City data through December 15, showed a steady increase in the numbers of New York City residents seeking COVID-19 tests — more than 100,000 people per day, marking the highest number of any point in the pandemic. The rush precedes a busy two weeks for travel ahead of Christmas and New Years, as more new COVID-19 infections were detected in a single day than at any point so far in the pandemic.


Hogan's reporting is full of comment from New Yorkers who have been waiting on tests and test sites as well as the turnaround time they're facing:

“It’s been very hectic around here. All the labs are backed up. I have patients waiting for results, angry,” said Rosarta Kalbaj, the manager of a pop-up Rapid Test NYC testing site on Houston Street on the Lower East Side.

She said test results for PCR tests are now taking as long as three days. Before the recent surge they’d promise results within a day. Kalbaj said she was used to testing about 200 people a day. Now she’s averaging 500.

“It’s just how the city is right now,” she told Gothamist.


Matt Gove, a spokesperson for CityMD, warned it could take more than five days for PCR test results to come back due to backups at laboratories they use, though they still offer rapid tests that typically yield results within 15 minutes. Gove said the company's 150 clinics across the city have seen a 25 percent increase in patients in the past three weeks.

LABQ, which runs pop-up COVID testing sites across the five boroughs, warned people to wait up to 48 hours before even contacting them with questions about test results. Though some New Yorkers said they’d waited far longer than that.


Lower East Side resident Michelle Kuppersmith got a COVID test at a local pharmacy on Saturday, after her husband tested positive for COVID-19. She was promised results in less than 24 hours, but two days later she was still waiting. She scheduled a second test at a private clinic that offered expedited results for a $25 fee. Even so, they warned her not to expect results for another 36 hours.

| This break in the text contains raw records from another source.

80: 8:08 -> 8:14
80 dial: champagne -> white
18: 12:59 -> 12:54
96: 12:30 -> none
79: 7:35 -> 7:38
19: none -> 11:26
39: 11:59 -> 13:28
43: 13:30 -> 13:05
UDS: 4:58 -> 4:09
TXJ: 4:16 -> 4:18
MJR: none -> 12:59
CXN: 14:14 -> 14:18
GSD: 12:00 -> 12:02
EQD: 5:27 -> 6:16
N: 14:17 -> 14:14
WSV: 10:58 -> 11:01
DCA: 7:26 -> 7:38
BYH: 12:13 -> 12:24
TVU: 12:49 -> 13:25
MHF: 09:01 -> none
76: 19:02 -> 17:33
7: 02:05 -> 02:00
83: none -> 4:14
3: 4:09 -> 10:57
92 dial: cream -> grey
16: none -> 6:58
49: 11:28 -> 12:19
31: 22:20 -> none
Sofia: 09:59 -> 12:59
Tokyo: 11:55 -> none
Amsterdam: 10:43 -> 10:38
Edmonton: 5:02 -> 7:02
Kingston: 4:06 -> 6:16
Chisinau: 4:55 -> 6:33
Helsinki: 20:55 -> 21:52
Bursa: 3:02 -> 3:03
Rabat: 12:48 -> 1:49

Writing for The City on Monday, Katie Honan and Farah Javed detailed those long lines mentioned above with "Long COVID Test Lines and Result Delays Frustrate New Yorkers as Mayor Eyes More Centers."

As they wrote:

At test sites around the city, New Yorkers complained of long wait times — and delayed or missing test results.

Jill Woodward, 53, and Ryan Miller, 43, both got tested Saturday at a city-sponsored, privately run rapid-test van parked on Columbia Street on the Lower East Side, after waiting in line for 4 ½ hours. They received both antigen and PCR tests.

By Monday, only Miller had received his PCR results back, and neither had received their antigen results — so they lined up again on Monday at the NYC Health + Hospitals/Gouverneur facility.

“[The testing vans] need to be audited regularly,” Woodward said, adding that she’s been unable to contact the operators to get test results.

Those on the line were given the option to take a rapid test or wait for a PCR, and Woodward took the rapid a while later, she said.

It's worth noting that New York City and New York State overall already have particularly strict protocols when it comes to combating the virus. Earlier this month, orders from Gov. Kathy Hochul (D-NY) went into effect mandating masks where proof of vaccine is not required. Vaccine passports have been required for some time in places such as restaurants and gyms throughout the city, thanks to Mayor Bill de Blasio.

By all accounts, New York City is trending upwards in cases. The Centers for Disease Control (CDC) have all New York counties listed as having a "high" transmission. The New York Times has New York experiencing a daily average of 19,420 cases, with 100 cases before per 100,000 people. It's an increase of 102 percent across the 14-day change. 


When it comes to the 50 states and Washington, D.C., New York is only behind D.C. (134) and Rhode Island (118) as far as cases per 100,000 people. 

Another tidbit against the Biden administration is that, as Katie pointed out last month, more people have died from the virus in 2021 than in 2020.